## Data under study:

───

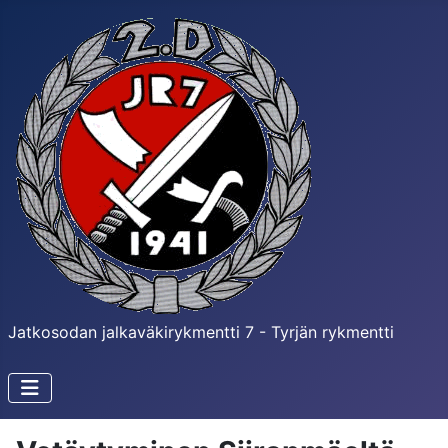
Jatkosodan jalkaväkirykmentti 7 - Tyrjän rykmentti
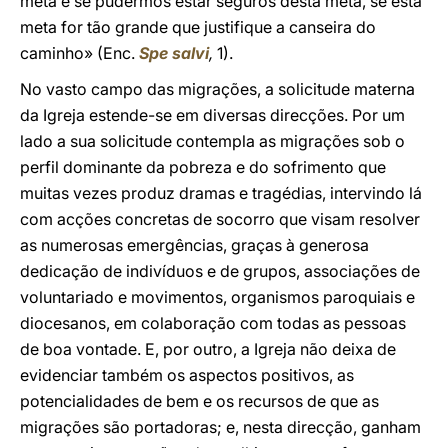
meta e se pudermos estar seguros desta meta, se esta
meta for tão grande que justifique a canseira do
caminho» (Enc.
Spe salvi
,
1).
No vasto campo das migrações, a solicitude materna
da Igreja estende-se em diversas direcções. Por um
lado a sua solicitude contempla as migrações sob o
perfil dominante da pobreza e do sofrimento que
muitas vezes produz dramas e tragédias, intervindo lá
com acções concretas de socorro que visam resolver
as numerosas emergências, graças à generosa
dedicação de indivíduos e de grupos, associações de
voluntariado e movimentos, organismos paroquiais e
diocesanos, em colaboração com todas as pessoas
de boa vontade. E, por outro, a Igreja não deixa de
evidenciar também os aspectos positivos, as
potencialidades de bem e os recursos de que as
migrações são portadoras; e, nesta direcção, ganham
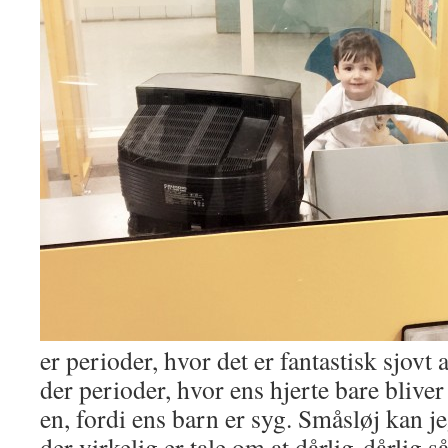
er perioder, hvor det er fantastisk sjovt
der perioder, hvor ens hjerte bare bliver 
en, fordi ens barn er syg. Småsløj kan j
der virkelig er tale om at dårlig-dårlig 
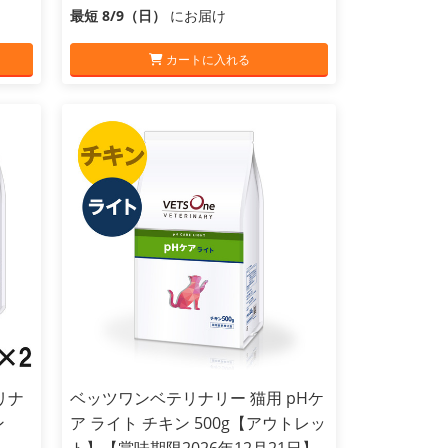
最短 8/9（日）
にお届け
カートに入れる
リナ
ベッツワンベテリナリー 猫用 pHケ
ン
ア ライト チキン 500g【アウトレッ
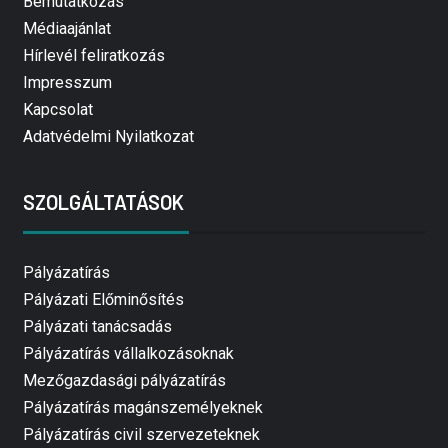
Bemutatkozás
Médiaajánlat
Hírlevél feliratkozás
Impresszum
Kapcsolat
Adatvédelmi Nyilatkozat
SZOLGÁLTATÁSOK
Pályázatírás
Pályázati Előminősítés
Pályázati tanácsadás
Pályázatírás vállalkozásoknak
Mezőgazdasági pályázatírás
Pályázatírás magánszemélyeknek
Pályázatírás civil szervezeteknek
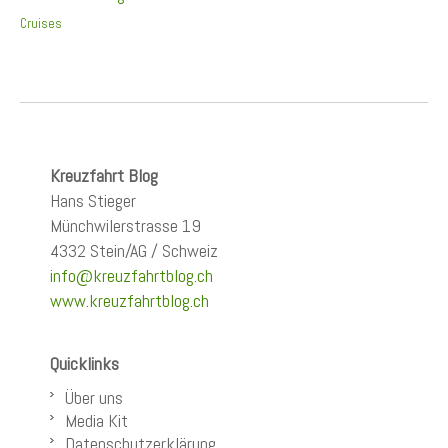
Cruises
Kreuzfahrt Blog
Hans Stieger
Münchwilerstrasse 19
4332 Stein/AG / Schweiz
info@kreuzfahrtblog.ch
www.kreuzfahrtblog.ch
Quicklinks
Über uns
Media Kit
Datenschutzerklärung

───

## How to complete this task:
Word for word, set down each record shown above, omitting the pictures.

## Answer area:
Jatkosodan jalkaväkirykmentti 7 - Tyrjän rykmentti
meta e se pudermos estar seguros desta meta, se esta
meta for tão grande que justifique a canseira do
caminho» (Enc.
Spe salvi
,
1).
No vasto campo das migrações, a solicitude materna
da Igreja estende-se em diversas direcções. Por um
lado a sua solicitude contempla as migrações sob o
perfil dominante da pobreza e do sofrimento que
muitas vezes produz dramas e tragédias, intervindo lá
com acções concretas de socorro que visam resolver
as numerosas emergências, graças à generosa
dedicação de indivíduos e de grupos, associações de
voluntariado e movimentos, organismos paroquiais e
diocesanos, em colaboração com todas as pessoas
de boa vontade. E, por outro, a Igreja não deixa de
evidenciar também os aspectos positivos, as
potencialidades de bem e os recursos de que as
migrações são portadoras; e, nesta direcção, ganham
er perioder, hvor det er fantastisk sjovt
der perioder, hvor ens hjerte bare bliver 
en, fordi ens barn er syg. Småsløj kan j
der virkelig er tale om at dårlig-dårlig 
最短 8/9（日）
にお届け
カートに入れる
リナ
ベッツワンベテリナリー 猫用 pHケ
ン
ア ライト チキン 500g【アウトレッ
Bemutatkozás
Médiaajánlat
Hírlevél feliratkozás
Impresszum
Kapcsolat
Adatvédelmi Nyilatkozat
SZOLGÁLTATÁSOK
Pályázatírás
Pályázati Előminősítés
Pályázati tanácsadás
Pályázatírás vállalkozásoknak
Mezőgazdasági pályázatírás
Pályázatírás magánszemélyeknek
Pályázatírás civil szervezeteknek
Cruises
Kreuzfahrt Blog
Hans Stieger
Münchwilerstrasse 19
4332 Stein/AG / Schweiz
info@kreuzfahrtblog.ch
www.kreuzfahrtblog.ch
Quicklinks
Über uns
Media Kit
Datenschutzerklärung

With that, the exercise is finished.